How does fsdp algorithm work?

Hi
I’m trying to understand fsdp but can’t find any good resources. I’ve broken it down into steps can someone tell me if I’m right??
So lets say that I have 4 gpu’s and a model that can’t fit into one gpu so it gets split into 2 shards.

  1. load weights from shard 1 into each gpu
  2. split batch of data into 4 parts
  3. do forward pass with part 1 on gpu 1, part 2 on gpu 2 etc.
  4. save intermediate outputs for backprop locally. They are different on each gpu because of different data
  5. offload weights from shard 1
  6. load weights from shard 2 into each gpu
  7. do forward pass with outputs from step 4 and save intermediate outputs.

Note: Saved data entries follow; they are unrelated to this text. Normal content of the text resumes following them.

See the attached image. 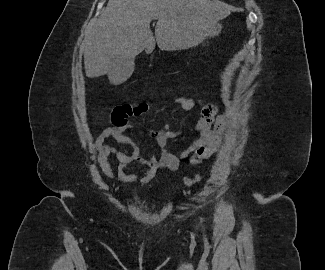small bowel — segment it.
<instances>
[{
  "label": "small bowel",
  "instance_id": "small-bowel-1",
  "mask_svg": "<svg viewBox=\"0 0 325 270\" xmlns=\"http://www.w3.org/2000/svg\"><path fill=\"white\" fill-rule=\"evenodd\" d=\"M153 97L150 100H159ZM174 103L179 105L183 112L187 113L193 109L194 102L185 96H178L174 99ZM202 104V112L196 125L188 133L198 134L189 146L178 153H172L168 150V144L171 140L177 139L186 133L170 129L165 124L160 130H152L143 128L145 134L153 138L159 147L158 155L144 156L140 152L137 143L124 131L129 127L130 117H138L146 113L149 109V101L143 103H117L113 111V125L102 130L95 141V145L99 152V163L103 173L114 179V170L110 160L114 156L118 161L116 168V179L121 183H134L138 180L135 174L126 173V168L131 164H136L146 170V175L141 182L149 183L159 169H168L175 171L179 168L182 159L190 157L193 164H198L203 160L209 159L215 154L221 143V135L225 130L226 118L224 115H218V107L211 103ZM215 130L212 131L210 126L215 117ZM113 139L120 145H128L131 150L118 149L105 143L106 140Z\"/></svg>",
  "mask_w": 325,
  "mask_h": 270
}]
</instances>
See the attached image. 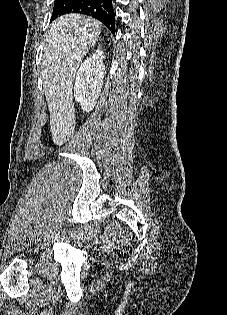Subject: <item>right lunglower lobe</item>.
Segmentation results:
<instances>
[{"instance_id": "right-lung-lower-lobe-1", "label": "right lung lower lobe", "mask_w": 227, "mask_h": 315, "mask_svg": "<svg viewBox=\"0 0 227 315\" xmlns=\"http://www.w3.org/2000/svg\"><path fill=\"white\" fill-rule=\"evenodd\" d=\"M69 13L92 16L104 23L115 35L112 0H55L51 21Z\"/></svg>"}]
</instances>
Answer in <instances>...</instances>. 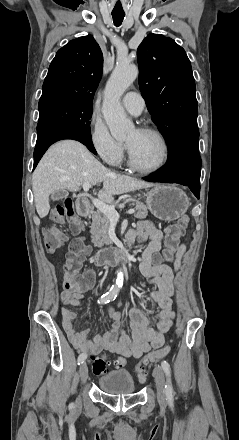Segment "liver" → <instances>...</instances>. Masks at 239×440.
<instances>
[{
    "label": "liver",
    "mask_w": 239,
    "mask_h": 440,
    "mask_svg": "<svg viewBox=\"0 0 239 440\" xmlns=\"http://www.w3.org/2000/svg\"><path fill=\"white\" fill-rule=\"evenodd\" d=\"M86 182L92 186L103 182V188L98 194L102 202H113L114 196L119 194L155 186L130 176L115 174L102 166L80 142L62 140L47 150L33 172L34 202L40 218L49 214V196L55 190L78 192Z\"/></svg>",
    "instance_id": "obj_1"
}]
</instances>
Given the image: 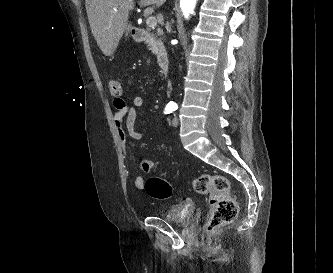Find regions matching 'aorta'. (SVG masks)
I'll return each instance as SVG.
<instances>
[{
	"mask_svg": "<svg viewBox=\"0 0 333 273\" xmlns=\"http://www.w3.org/2000/svg\"><path fill=\"white\" fill-rule=\"evenodd\" d=\"M197 0H180V8L186 19L193 14L194 8L196 6Z\"/></svg>",
	"mask_w": 333,
	"mask_h": 273,
	"instance_id": "aorta-1",
	"label": "aorta"
}]
</instances>
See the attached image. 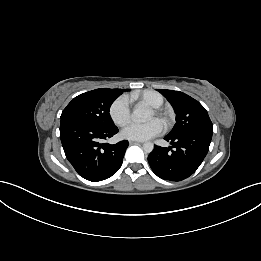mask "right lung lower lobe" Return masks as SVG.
Returning a JSON list of instances; mask_svg holds the SVG:
<instances>
[{"instance_id": "98d812e1", "label": "right lung lower lobe", "mask_w": 261, "mask_h": 261, "mask_svg": "<svg viewBox=\"0 0 261 261\" xmlns=\"http://www.w3.org/2000/svg\"><path fill=\"white\" fill-rule=\"evenodd\" d=\"M118 132L116 126L93 125L61 120L60 138L66 158L83 178L97 182L114 175L122 165L128 141L110 145L104 140Z\"/></svg>"}]
</instances>
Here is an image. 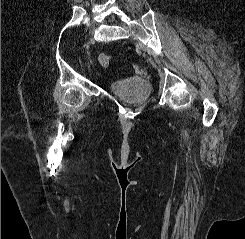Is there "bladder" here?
<instances>
[{"instance_id": "31cf9c89", "label": "bladder", "mask_w": 245, "mask_h": 239, "mask_svg": "<svg viewBox=\"0 0 245 239\" xmlns=\"http://www.w3.org/2000/svg\"><path fill=\"white\" fill-rule=\"evenodd\" d=\"M110 91L132 103H144L150 97L152 86L135 79L115 80L109 83Z\"/></svg>"}]
</instances>
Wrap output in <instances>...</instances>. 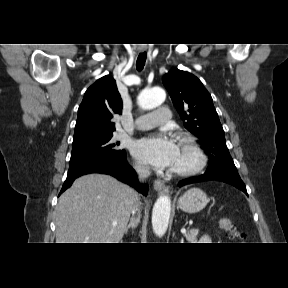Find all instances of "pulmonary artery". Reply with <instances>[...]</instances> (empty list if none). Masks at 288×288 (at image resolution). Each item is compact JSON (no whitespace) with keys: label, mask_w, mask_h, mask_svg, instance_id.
Listing matches in <instances>:
<instances>
[{"label":"pulmonary artery","mask_w":288,"mask_h":288,"mask_svg":"<svg viewBox=\"0 0 288 288\" xmlns=\"http://www.w3.org/2000/svg\"><path fill=\"white\" fill-rule=\"evenodd\" d=\"M171 117L167 107L157 108L155 111L142 115L135 124L139 130H148L155 127L166 125Z\"/></svg>","instance_id":"1"}]
</instances>
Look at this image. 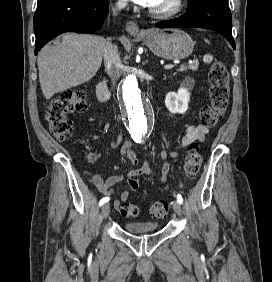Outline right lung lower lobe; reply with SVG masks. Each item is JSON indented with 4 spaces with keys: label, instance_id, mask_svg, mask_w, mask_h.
Returning <instances> with one entry per match:
<instances>
[{
    "label": "right lung lower lobe",
    "instance_id": "right-lung-lower-lobe-1",
    "mask_svg": "<svg viewBox=\"0 0 272 282\" xmlns=\"http://www.w3.org/2000/svg\"><path fill=\"white\" fill-rule=\"evenodd\" d=\"M108 9L109 0H38L34 15L35 54L59 34L97 31Z\"/></svg>",
    "mask_w": 272,
    "mask_h": 282
}]
</instances>
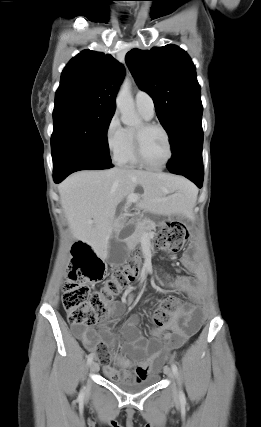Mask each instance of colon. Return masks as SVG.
<instances>
[{"mask_svg": "<svg viewBox=\"0 0 261 427\" xmlns=\"http://www.w3.org/2000/svg\"><path fill=\"white\" fill-rule=\"evenodd\" d=\"M188 238L186 228L177 222L161 227L156 234V245L168 252L182 250ZM139 275V258L134 256L124 265L108 270L106 264L84 243L78 242L72 248V259L68 276L64 282L63 307L68 322L75 326H93L104 320L110 302L129 289ZM104 280L101 289L95 290L92 283ZM180 307V300L170 296L159 301L154 311V321L159 327L165 326L172 313Z\"/></svg>", "mask_w": 261, "mask_h": 427, "instance_id": "1", "label": "colon"}]
</instances>
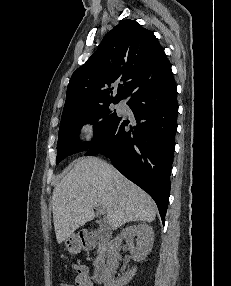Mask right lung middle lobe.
Returning <instances> with one entry per match:
<instances>
[{
  "label": "right lung middle lobe",
  "mask_w": 231,
  "mask_h": 286,
  "mask_svg": "<svg viewBox=\"0 0 231 286\" xmlns=\"http://www.w3.org/2000/svg\"><path fill=\"white\" fill-rule=\"evenodd\" d=\"M118 102L119 100L104 102L62 116L57 144L56 164L68 155L86 150L87 147L85 145L88 146L101 139L119 119L115 113L116 110L109 108L111 103L116 104ZM86 123L94 124L95 135L92 142L84 144L79 141L78 134L81 127Z\"/></svg>",
  "instance_id": "obj_1"
}]
</instances>
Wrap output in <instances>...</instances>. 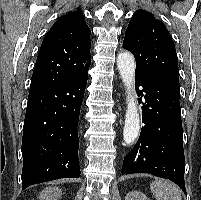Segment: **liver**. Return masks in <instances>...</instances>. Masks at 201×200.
<instances>
[{"mask_svg":"<svg viewBox=\"0 0 201 200\" xmlns=\"http://www.w3.org/2000/svg\"><path fill=\"white\" fill-rule=\"evenodd\" d=\"M62 194L61 189L58 187H49L44 189L39 196L40 200H58Z\"/></svg>","mask_w":201,"mask_h":200,"instance_id":"1","label":"liver"}]
</instances>
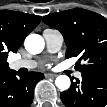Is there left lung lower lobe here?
Segmentation results:
<instances>
[{
    "label": "left lung lower lobe",
    "instance_id": "1",
    "mask_svg": "<svg viewBox=\"0 0 107 107\" xmlns=\"http://www.w3.org/2000/svg\"><path fill=\"white\" fill-rule=\"evenodd\" d=\"M60 97L66 107H106L107 77L82 74Z\"/></svg>",
    "mask_w": 107,
    "mask_h": 107
}]
</instances>
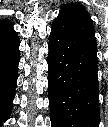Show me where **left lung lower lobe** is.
Listing matches in <instances>:
<instances>
[{
	"instance_id": "left-lung-lower-lobe-1",
	"label": "left lung lower lobe",
	"mask_w": 108,
	"mask_h": 127,
	"mask_svg": "<svg viewBox=\"0 0 108 127\" xmlns=\"http://www.w3.org/2000/svg\"><path fill=\"white\" fill-rule=\"evenodd\" d=\"M97 43L86 9L63 5L54 20L48 54V96L54 127H98Z\"/></svg>"
}]
</instances>
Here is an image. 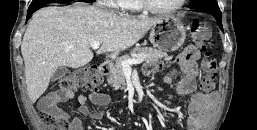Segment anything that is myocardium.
<instances>
[{"label":"myocardium","instance_id":"1","mask_svg":"<svg viewBox=\"0 0 257 130\" xmlns=\"http://www.w3.org/2000/svg\"><path fill=\"white\" fill-rule=\"evenodd\" d=\"M141 9L152 13V14H158V15H169V14H173L177 11H179L185 4L186 0H179V2L171 7V8H157L154 5H152V3L150 2V0H137Z\"/></svg>","mask_w":257,"mask_h":130}]
</instances>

Again they are different on each gpu because of different inputs. outputs from step 4 are still saved locally
  8. calculate loss
  9. load optimizer state regarding weights from shard 2
  10. calculate gradients for weights from shard 2. They are different on each gpu
  11. synchronize gradients so they are the same on all gpus
  12. update weights on each gpu locally. after update each gpu has the same weights
  13. offload optimizer state and weights from shard 2
  14. load weights from shard 1 and optimizer state regarding them.
  15. calculate gradients for weights from shard 1. They are different on each gpu
  16. synchronize gradients so they are the same on all gpus
  17. update weights on each gpu locally. after update each gpu has the same weights
  18. offload optimizer state
  19. load another batch of data and split into 4 parts
  20. repeat steps 3-19 until stopping criteria is met

Am I right? Would fsdp work like that in a situation I described?

This tutorial and these 10 videos might give you the details about its implementation.

If you still have specific FSDP questions after the resources linked, I can try to help.